Accelerating MPSoC simulations on multi-core host architectures
Embedded multi-core platforms have gained significant importance over the past years, due to their good perspective of satisfying the intensive computation needs of modern applications, while maintaining power manageable. In order to utilize such complex architectures maximally, powerful tools would need to be provided, with a good simulator at their core. Therefore the known instruction set simulation techniques which work well for single processors need to be revised such that they can scale well for massively parallel platforms.
Parallel SystemC simulation (parSC) splits a tightly-coupled MPSoC simulation over a multi-core host, to make use of the computation power such machines provide. parSC leverages the fact that in a discrete event simulator of a largely parallel architecture a considerable amount of events happen at the same time, so the different portions of computation can be distributed on different host cores to accelerate the simulation. In such a way the accuracy at the level of the original simulation is completely maintained, and the speed-up is gained by exploiting the parallel computing power of the host. The execution model of parSC is such that the SystemC event loop is preserved, and is led by a master thread which decides if there is work to be offloaded to worker threads, in which case they just execute the inner iteration loop of the main evaluation loop of SystemC. Parallelization is therefore taking place over individual SystemC delta cycles. The execution is fully synchronous, enforcing the same global time to all SystemC processes. The implementation is optimized utilizing techniques from the high-performance computing domain, to reduce host inter-core communication latency to make fully-interlocked simulations with fast instruction set simulators feasible.

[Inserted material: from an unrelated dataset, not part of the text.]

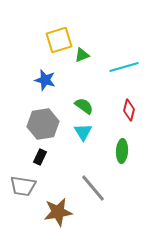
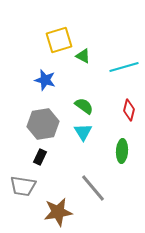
green triangle: moved 1 px right, 1 px down; rotated 49 degrees clockwise
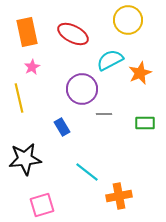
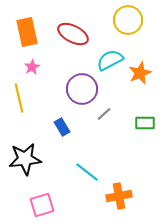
gray line: rotated 42 degrees counterclockwise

The mission of the parSC technology is to provide a fast, deterministic and accurate simulation framework to increase developer productivity. It has been designed for use-cases in mind where accuracy and/or determinism of the simulation must not be sacrificed, e.g. performance evaluation and debugging of race conditions in a simulated system. Research is ongoing regarding the adaptation of the technology to use-cases without stringent accuracy and determinism requirements.
With the parSC kernel as a base, the focus of recent research has shifted to the programming model of SystemC models to be used inside a parallel simulator. In the beginning, experimentation was conducted using models that have been coded with the constraints of a parallel execution environment in mind. In the long run, though, it will be required to have a way to reuse an existing legacy code base in paralllel simulation environments.
Currently, research is conducted at ICE regarding the following closely related issues:
- How to guarantee deterministic behavior in parallel simulations
- How to achieve thread-safety in parallel simulations
In cooperation with Synopsys, Inc., programming models are researched that fit the above requirements. At the same time, such programming models need to be simple enough so that they do not impact the model creators' producivity, and as well allow the adaptation and employment of existing legacy models in parallel simulations.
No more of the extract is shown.